Bilgi ve Siyaset İlmi: Bir Öğrencinin Yolculuk Hikayesi
Eski zamanlarda, ilim tahsili yapan bir öğrenci varmış. Yıllarca hocasının her dediğini yapmış, her anlattığını öğrenmiş. Bir zaman sonra, öğrenci artık hocası kadar bilgi sahibi olduğunu ve öğrenciliğinin sona erdiğini iddia etmeye başlamış.
Hocasının, “Hayır, son bir dersin kaldı,” şeklindeki yanıtı üzerine öğrenci, “O da siyaset ilmidir ki; ilimlerin en zorudur ve en sonudur. Onu öğrenmediğin sürece eğitimin bitmez,” demiş. Ancak öğrenci bu dersi gereksiz bulmuş ve hocasından ayrılarak köy köy gezip, ilmiyle para kazanabileceği ve öğrenciler bulabileceği bir yer aramaya başlamış.
Yolculuğu sırasında bir Cuma günü bir köye varmış. Hemen abdest alıp camiye girmiş. Caminin imamının yanlış dini bilgilerle cemaati kandırdığını ve vakıf paralarını kendi cebine koyduğunu görmüş. Namazdan sonra avluda cemaatin dikkatini çekerek, “Ey cemaat!” diye bağırmış. “Bu imamınız yalancının tekidir. Ben yıllarca ilim tahsil ettim, anlattığı şeylerin doğrusunu bilirim. Bırakın bu imamın arkasında durmayı. Gelin benim ardıma geçin, size doğruları öğreteyim.”
İmam, durumun kötü olduğunu fark etmiş ve “Ey cemaat!” diye bağırmış. “Görmüyor musunuz bu dinsiz ne diyor? Hemen gününü gösterin ona!” demiş. Cemaat, imamın talimatıyla âlimi saldırıya uğratmış. Üst üste gelen tekmeler ve yumruklarla âlim kan içinde kalmış ve güç bela köyden kaçmış. Kaçarken düşünmüş: “Doğruyu söylediğim hâlde neden beni dinlemediler?

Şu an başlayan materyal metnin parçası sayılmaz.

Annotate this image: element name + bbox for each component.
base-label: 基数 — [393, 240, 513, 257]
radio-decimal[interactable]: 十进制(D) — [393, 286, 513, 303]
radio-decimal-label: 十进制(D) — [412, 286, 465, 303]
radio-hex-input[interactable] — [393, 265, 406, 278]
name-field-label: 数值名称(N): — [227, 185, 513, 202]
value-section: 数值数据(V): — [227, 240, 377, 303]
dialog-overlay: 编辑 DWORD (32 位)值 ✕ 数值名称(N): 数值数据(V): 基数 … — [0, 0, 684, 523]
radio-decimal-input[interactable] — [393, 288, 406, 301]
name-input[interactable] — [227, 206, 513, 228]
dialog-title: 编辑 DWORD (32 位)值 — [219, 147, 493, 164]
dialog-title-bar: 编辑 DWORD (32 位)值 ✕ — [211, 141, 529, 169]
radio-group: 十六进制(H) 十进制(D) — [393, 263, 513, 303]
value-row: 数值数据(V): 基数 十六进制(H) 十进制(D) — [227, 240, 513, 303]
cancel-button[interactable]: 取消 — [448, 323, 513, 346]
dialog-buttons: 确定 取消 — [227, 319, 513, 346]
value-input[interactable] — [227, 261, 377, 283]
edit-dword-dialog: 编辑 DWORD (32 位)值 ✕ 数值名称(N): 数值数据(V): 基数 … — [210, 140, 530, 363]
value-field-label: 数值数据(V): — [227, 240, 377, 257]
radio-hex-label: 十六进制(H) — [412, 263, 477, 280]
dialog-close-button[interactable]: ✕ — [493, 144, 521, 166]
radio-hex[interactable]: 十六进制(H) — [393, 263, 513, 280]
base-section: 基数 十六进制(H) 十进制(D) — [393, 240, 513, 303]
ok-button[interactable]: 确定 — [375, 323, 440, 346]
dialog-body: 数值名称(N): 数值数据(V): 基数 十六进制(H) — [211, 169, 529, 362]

Bir yalancının peşinden gittiler. Kitleleri yönlendirmek için ne gerekir?”
Bu düşünceler sırasında siyaset ilmi aklına gelmiş. Kitleleri yönetmek ve yönlendirmek için bu ilme ihtiyaç duyduğunu anlamış ve hocasına hak vermiş. “Demek ki öğrencilik gerçekten bitmemiş,” diyerek hocasına gidip özür dilemiş ve siyaset ilminde eğitimine devam etmek istemiş.
Zamanla siyaset ilmini öğrenmiş ve gerçek bir âlim olmayı başarmış. Artık öğrenciliği bitmiş. Aklında, siyaset ilmi eksikliğinden dolayı dayak yiyip canını zor kurtardığı köy kalmış. Hocasından hayır dualarını alarak doğrudan o köyün yollarına düşmüş.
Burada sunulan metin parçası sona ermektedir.